Utiliser le modèle conceptuel des services publics européens pour concevoir de nouveaux services ou pour réorganiser les services existants et réutiliser, dans la mesure du possible, les services existants et les composants de données.

Recommandation
35

Convenir d’un projet commun permettant de relier de manière souple les composants de services et mettre en place et maintenir l’infrastructure nécessaire à l’établissement et au maintien des services publics européens.

Recommandation
36

Développer une infrastructure partagée de services et de sources d’information réutilisables et pouvant être utilisés par toutes les administrations publiques.

Recommandation
37

Rendre accessibles aux tiers les sources d’information faisant autorité, tout en mettant en œuvre des mécanismes d’accès et de contrôle permettant d’en assurer la sécurité et la confidentialité, conformément à la législation applicable.

Recommandation
38

Développer des interfaces avec les registres de base et les sources d’information faisant autorité et publier les outils sémantiques et techniques et la documentation nécessaires pour que les tiers puissent se connecter et réutiliser les informations.

Recommandation
39

Associer chaque registre de base à des métadonnées couvrant notamment la description de son contenu, l’assurance de service et les responsabilités, le type de données de référence qu’il stocke, les conditions d’accès et les licences pertinentes, la terminologie, un glossaire et des informations sur les données de référence utilisées par d’autres registres de base.

Recommandation
40

Créer et suivre des plans d’assurance de la qualité des données pour les registres de base et les données de référence connexes.

Recommandation
41

Établir des procédures et des processus visant à intégrer l’ouverture des données dans les processus métier communs et les procédures de travail et dans le développement de nouveaux systèmes d’information.

Recommandation
42

ublier des données ouvertes dans des formats non propriétaires lisibles par machine.
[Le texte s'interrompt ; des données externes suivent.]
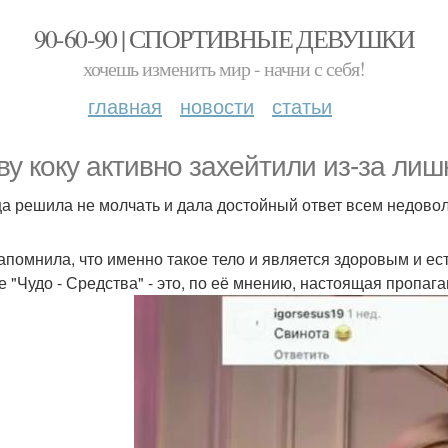
90-60-90 | СПОРТИВНЫЕ ДЕВУШКИ
хочешь изменить мир - начни с себя!
главная
новости
статьи
ву коку активно захейтили из-за лиш
а решила не молчать и дала достойный ответ всем недово
апомнила, что именно такое тело и является здоровым и ес
е "Чудо - Средства" - это, по её мнению, настоящая пропаг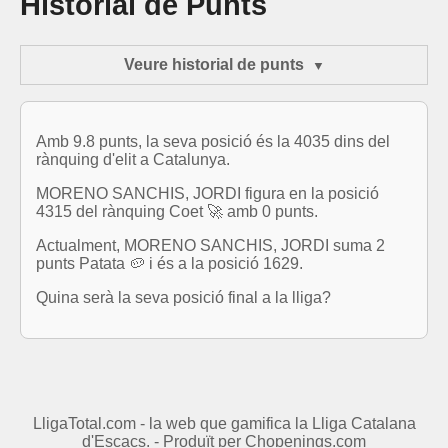
Historial de Punts
Veure historial de punts
Amb 9.8 punts, la seva posició és la 4035 dins del
rànquing d'elit a Catalunya.
MORENO SANCHIS, JORDI figura en la posició
4315 del rànquing Coet 🚀 amb 0 punts.
Actualment, MORENO SANCHIS, JORDI suma 2
punts Patata 🥔 i és a la posició 1629.
Quina serà la seva posició final a la lliga?
LligaTotal.com - la web que gamifica la Lliga Catalana
d'Escacs. - Produït per
Chopenings.com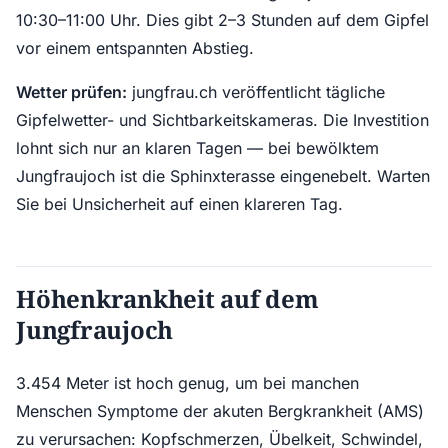
10:30–11:00 Uhr. Dies gibt 2–3 Stunden auf dem Gipfel
vor einem entspannten Abstieg.
Wetter prüfen:
jungfrau.ch veröffentlicht tägliche
Gipfelwetter- und Sichtbarkeitskameras. Die Investition
lohnt sich nur an klaren Tagen — bei bewölktem
Jungfraujoch ist die Sphinxterasse eingenebelt. Warten
Sie bei Unsicherheit auf einen klareren Tag.
Höhenkrankheit auf dem
Jungfraujoch
3.454 Meter ist hoch genug, um bei manchen
Menschen Symptome der akuten Bergkrankheit (AMS)
zu verursachen: Kopfschmerzen, Übelkeit, Schwindel,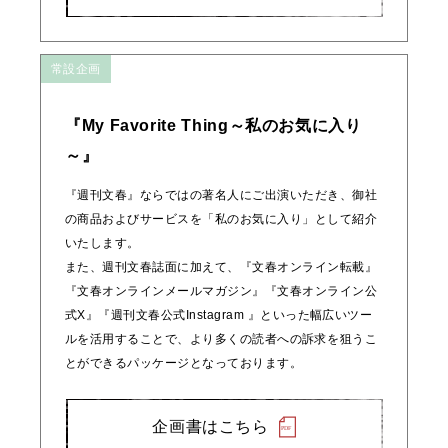
常設企画
『My Favorite Thing～私のお気に入り
～』
『週刊文春』ならではの著名人にご出演いただき、御社
の商品およびサービスを「私のお気に入り」として紹介
いたします。
また、週刊文春誌面に加えて、『文春オンライン転載』
『文春オンラインメールマガジン』『文春オンライン公
式X』『週刊文春公式Instagram 』といった幅広いツー
ルを活用することで、より多くの読者への訴求を狙うこ
とができるパッケージとなっております。
企画書はこちら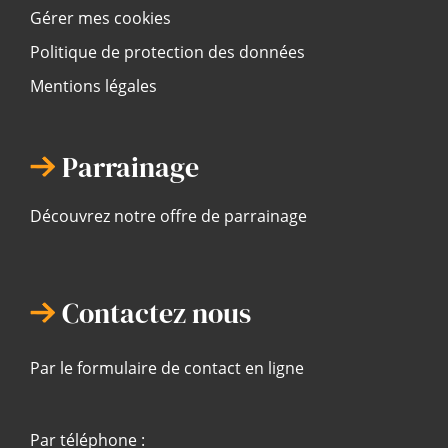
Gérer mes cookies
Politique de protection des données
Mentions légales
Parrainage
Découvrez notre offre de parrainage
Contactez nous
Par le formulaire de contact en ligne
Par téléphone :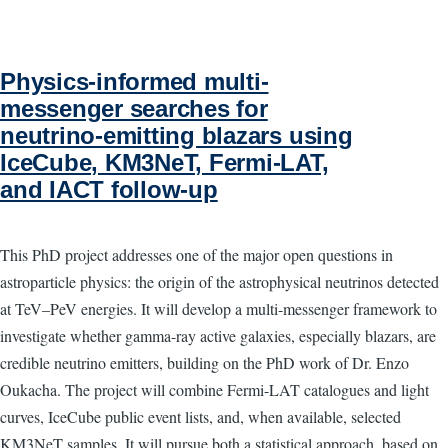
Physics-informed multi-
messenger searches for
neutrino-emitting blazars using
IceCube, KM3NeT, Fermi-LAT,
and IACT follow-up
This PhD project addresses one of the major open questions in
astroparticle physics: the origin of the astrophysical neutrinos detected
at TeV–PeV energies. It will develop a multi-messenger framework to
investigate whether gamma-ray active galaxies, especially blazars, are
credible neutrino emitters, building on the PhD work of Dr. Enzo
Oukacha. The project will combine Fermi-LAT catalogues and light
curves, IceCube public event lists, and, when available, selected
KM3NeT samples. It will pursue both a statistical approach, based on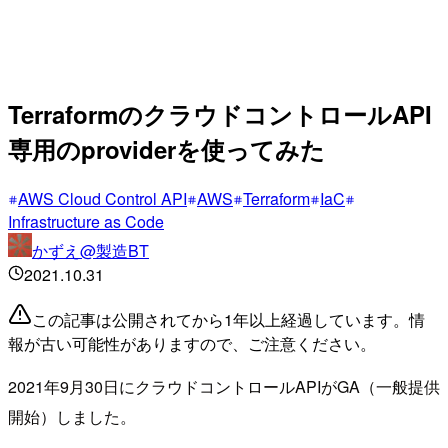
TerraformのクラウドコントロールAPI
専用のproviderを使ってみた
AWS Cloud Control API
AWS
Terraform
IaC
Infrastructure as Code
かずえ@製造BT
2021.10.31
この記事は公開されてから1年以上経過しています。情
報が古い可能性がありますので、ご注意ください。
2021年9月30日にクラウドコントロールAPIがGA（一般提供
開始）しました。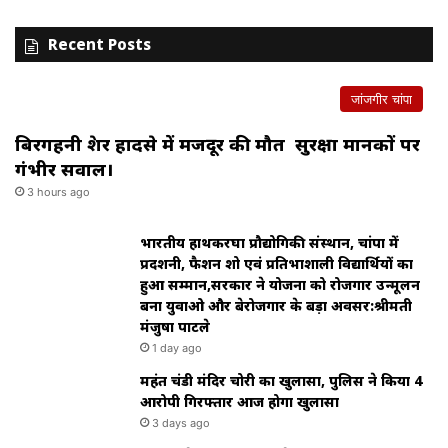
Recent Posts
जांजगीर चांपा
बिरगहनी क्रेशर हादसे में मजदूर की मौत सुरक्षा मानकों पर
गंभीर सवाल।
3 hours ago
भारतीय हाथकरघा प्रौद्योगिकी संस्थान, चांपा में
प्रदर्शनी, फैशन शो एवं प्रतिभाशाली विद्यार्थियों का
हुआ सम्मान,सरकार ने योजना को रोजगार उन्मूलन
बना युवाओ और बेरोजगार के बड़ा अवसर:श्रीमती
मंजुषा पाटले
1 day ago
महंत चंडी मंदिर चोरी का खुलासा, पुलिस ने किया 4
आरोपी गिरफ्तार आज होगा खुलासा
3 days ago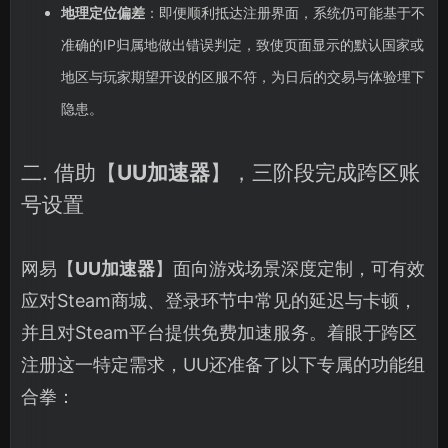
地理定位偏差
：即便顺利抵达注册界面，系统仍可能基于不
准确的IP归属地做出错误判定，致使页面显示的默认国家或
地区与玩家期望开设的区服不符，为日后的交易与体验埋下
隐患。
二. 借助【
UU加速器
】，三阶段完成跨区账
号设置
网易【
UU加速器
】面向游戏场景深度定制，可有效
应对Steam商城、登录环节中常见的延迟与卡顿，
并且对Steam平台提供免费加速服务。着眼于跨区
注册这一特定需求，UU还准备了以下专属的功能组
合拳：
Veiller à ce que les données ouvertes soient accompagnées de métadonnées de haute qualité et lisibles par machine dans des formats non propriétaires, y compris une description de leur contenu, la façon dont les données sont collectées et leur niveau de qualité ainsi que la licence sous laquelle elles sont mises à disposition. L’utilisation de vocabulaires communs pour l’expression des métadonnées est recommandée.

Recommandation
43

Communiquer clairement le droit d’accès et de réutilisation des données ouvertes. Les régimes juridiques, tels que les licences, qui visent à faciliter l’accès et la réutilisation devraient être normalisés autant que possible.

Recommandation
44

Mettre en place des catalogues de services publics, de données publiques et de solutions d’interopérabilité et utiliser des modèles communs pour les décrire.

Recommandation
45

Lorsque c’est possible et utile, utiliser des services et des sources d’information externes lors de l’élaboration de services publics européens.

Recommandation
46

Examiner les exigences spécifiques en matière de sécurité et de confidentialité et déterminer les mesures à prendre pour assurer la prestation de chaque service public conformément aux plans de gestion des risques.

Recommandation
47

Utiliser les services de confiance conformément au règlement sur l’eID et les services de confiance en tant que mécanismes garantissant l’échange sécurisé et protégé des données dans les services publics.